◆ Data for this exercise:

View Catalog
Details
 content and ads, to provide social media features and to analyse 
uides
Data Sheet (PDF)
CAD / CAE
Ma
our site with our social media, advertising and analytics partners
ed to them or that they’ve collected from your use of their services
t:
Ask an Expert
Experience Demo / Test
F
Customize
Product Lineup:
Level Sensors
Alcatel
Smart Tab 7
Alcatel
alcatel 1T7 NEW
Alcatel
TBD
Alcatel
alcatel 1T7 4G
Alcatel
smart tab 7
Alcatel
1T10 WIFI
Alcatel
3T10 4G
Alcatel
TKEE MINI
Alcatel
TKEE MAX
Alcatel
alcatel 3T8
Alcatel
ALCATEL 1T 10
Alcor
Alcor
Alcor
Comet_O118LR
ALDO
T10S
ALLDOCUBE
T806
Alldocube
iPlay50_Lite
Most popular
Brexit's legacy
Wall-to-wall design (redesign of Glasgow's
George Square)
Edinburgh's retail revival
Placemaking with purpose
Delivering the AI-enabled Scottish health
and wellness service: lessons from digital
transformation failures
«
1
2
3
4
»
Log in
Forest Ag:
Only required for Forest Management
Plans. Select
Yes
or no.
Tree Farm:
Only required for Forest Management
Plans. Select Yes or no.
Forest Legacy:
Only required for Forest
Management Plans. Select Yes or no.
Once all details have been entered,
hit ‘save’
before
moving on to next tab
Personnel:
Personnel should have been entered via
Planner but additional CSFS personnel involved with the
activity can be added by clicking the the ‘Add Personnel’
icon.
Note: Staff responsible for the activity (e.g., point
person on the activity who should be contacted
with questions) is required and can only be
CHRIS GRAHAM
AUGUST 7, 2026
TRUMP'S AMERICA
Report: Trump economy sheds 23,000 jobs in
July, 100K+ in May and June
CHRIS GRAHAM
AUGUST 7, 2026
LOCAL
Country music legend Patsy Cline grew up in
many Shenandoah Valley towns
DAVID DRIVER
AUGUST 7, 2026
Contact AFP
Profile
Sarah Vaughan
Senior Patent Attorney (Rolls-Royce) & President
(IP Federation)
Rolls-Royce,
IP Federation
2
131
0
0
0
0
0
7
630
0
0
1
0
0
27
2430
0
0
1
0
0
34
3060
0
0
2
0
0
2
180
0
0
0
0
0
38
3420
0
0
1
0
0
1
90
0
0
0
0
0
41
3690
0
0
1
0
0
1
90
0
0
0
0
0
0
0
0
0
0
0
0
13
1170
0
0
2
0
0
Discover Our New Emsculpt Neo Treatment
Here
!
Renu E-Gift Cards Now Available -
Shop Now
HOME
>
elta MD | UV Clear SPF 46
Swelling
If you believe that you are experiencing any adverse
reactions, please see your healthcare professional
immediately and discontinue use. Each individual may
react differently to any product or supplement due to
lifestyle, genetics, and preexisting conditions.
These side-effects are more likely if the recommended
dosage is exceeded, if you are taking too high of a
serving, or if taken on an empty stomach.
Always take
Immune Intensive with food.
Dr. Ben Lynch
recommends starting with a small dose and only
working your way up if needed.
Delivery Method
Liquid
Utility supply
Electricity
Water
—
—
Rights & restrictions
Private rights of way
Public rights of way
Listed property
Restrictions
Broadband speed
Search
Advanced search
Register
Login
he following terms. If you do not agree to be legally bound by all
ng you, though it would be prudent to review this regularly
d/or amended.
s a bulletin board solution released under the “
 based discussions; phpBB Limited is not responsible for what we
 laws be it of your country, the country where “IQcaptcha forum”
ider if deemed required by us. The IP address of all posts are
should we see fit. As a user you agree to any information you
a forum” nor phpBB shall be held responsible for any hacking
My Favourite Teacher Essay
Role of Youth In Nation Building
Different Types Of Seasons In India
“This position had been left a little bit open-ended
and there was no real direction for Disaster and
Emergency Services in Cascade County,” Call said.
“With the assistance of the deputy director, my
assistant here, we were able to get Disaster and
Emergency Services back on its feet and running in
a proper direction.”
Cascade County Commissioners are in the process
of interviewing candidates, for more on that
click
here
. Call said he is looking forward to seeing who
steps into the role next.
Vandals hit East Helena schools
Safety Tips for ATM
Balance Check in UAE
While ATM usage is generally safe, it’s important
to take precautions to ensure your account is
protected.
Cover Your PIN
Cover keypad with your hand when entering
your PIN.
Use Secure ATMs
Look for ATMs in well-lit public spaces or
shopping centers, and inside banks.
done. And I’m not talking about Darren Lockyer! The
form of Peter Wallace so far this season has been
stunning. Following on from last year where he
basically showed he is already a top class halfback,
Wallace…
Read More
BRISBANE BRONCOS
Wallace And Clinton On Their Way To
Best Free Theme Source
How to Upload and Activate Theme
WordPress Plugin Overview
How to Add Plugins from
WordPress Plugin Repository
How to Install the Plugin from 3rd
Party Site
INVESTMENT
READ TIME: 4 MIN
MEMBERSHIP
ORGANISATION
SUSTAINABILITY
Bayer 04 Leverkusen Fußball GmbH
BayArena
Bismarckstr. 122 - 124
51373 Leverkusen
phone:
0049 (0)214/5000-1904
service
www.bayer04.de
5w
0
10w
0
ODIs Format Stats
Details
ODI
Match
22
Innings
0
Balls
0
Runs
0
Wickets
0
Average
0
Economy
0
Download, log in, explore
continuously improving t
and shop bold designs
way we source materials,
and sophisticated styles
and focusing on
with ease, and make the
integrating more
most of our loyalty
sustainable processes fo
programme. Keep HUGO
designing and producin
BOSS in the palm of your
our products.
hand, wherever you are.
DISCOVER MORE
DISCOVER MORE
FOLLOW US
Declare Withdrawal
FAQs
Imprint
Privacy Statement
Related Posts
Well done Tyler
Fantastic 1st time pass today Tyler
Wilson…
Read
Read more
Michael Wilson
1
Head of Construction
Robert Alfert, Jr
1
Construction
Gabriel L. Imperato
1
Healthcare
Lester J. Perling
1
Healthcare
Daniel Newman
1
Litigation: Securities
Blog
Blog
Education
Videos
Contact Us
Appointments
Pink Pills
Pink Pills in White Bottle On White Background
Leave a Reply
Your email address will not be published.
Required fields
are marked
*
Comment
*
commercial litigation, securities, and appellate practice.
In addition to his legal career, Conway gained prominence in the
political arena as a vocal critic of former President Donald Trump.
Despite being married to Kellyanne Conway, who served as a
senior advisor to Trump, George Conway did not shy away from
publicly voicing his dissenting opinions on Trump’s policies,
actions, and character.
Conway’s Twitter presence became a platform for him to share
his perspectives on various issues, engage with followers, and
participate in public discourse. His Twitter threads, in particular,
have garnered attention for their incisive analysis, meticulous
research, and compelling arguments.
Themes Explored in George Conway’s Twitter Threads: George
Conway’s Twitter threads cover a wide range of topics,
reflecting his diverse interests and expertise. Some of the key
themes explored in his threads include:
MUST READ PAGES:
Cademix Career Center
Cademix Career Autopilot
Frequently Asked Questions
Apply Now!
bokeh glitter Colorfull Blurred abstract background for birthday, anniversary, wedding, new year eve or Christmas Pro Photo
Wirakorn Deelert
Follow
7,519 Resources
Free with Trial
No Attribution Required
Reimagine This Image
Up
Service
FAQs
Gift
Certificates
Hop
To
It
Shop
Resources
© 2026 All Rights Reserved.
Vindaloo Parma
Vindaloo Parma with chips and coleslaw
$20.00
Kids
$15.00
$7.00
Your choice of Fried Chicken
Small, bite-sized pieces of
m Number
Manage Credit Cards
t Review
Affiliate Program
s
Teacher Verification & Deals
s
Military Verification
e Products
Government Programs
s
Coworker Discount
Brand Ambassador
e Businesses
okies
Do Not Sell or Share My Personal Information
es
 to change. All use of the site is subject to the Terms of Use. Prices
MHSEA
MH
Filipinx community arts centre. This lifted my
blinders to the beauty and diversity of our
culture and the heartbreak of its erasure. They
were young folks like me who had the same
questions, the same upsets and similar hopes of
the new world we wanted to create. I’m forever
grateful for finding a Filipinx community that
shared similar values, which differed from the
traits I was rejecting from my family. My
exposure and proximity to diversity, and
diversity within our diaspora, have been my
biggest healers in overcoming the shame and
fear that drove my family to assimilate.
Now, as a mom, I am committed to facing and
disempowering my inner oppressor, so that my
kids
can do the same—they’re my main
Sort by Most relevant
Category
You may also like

◆ Problem description: Keeping every character as it is, restate the lines above that run from the line with "laws be it of" through the line with "Role of Youth In Nation Building", both included, and nothing else.

◆ Answer to this task:
 laws be it of your country, the country where “IQcaptcha forum”
ider if deemed required by us. The IP address of all posts are
should we see fit. As a user you agree to any information you
a forum” nor phpBB shall be held responsible for any hacking
My Favourite Teacher Essay
Role of Youth In Nation Building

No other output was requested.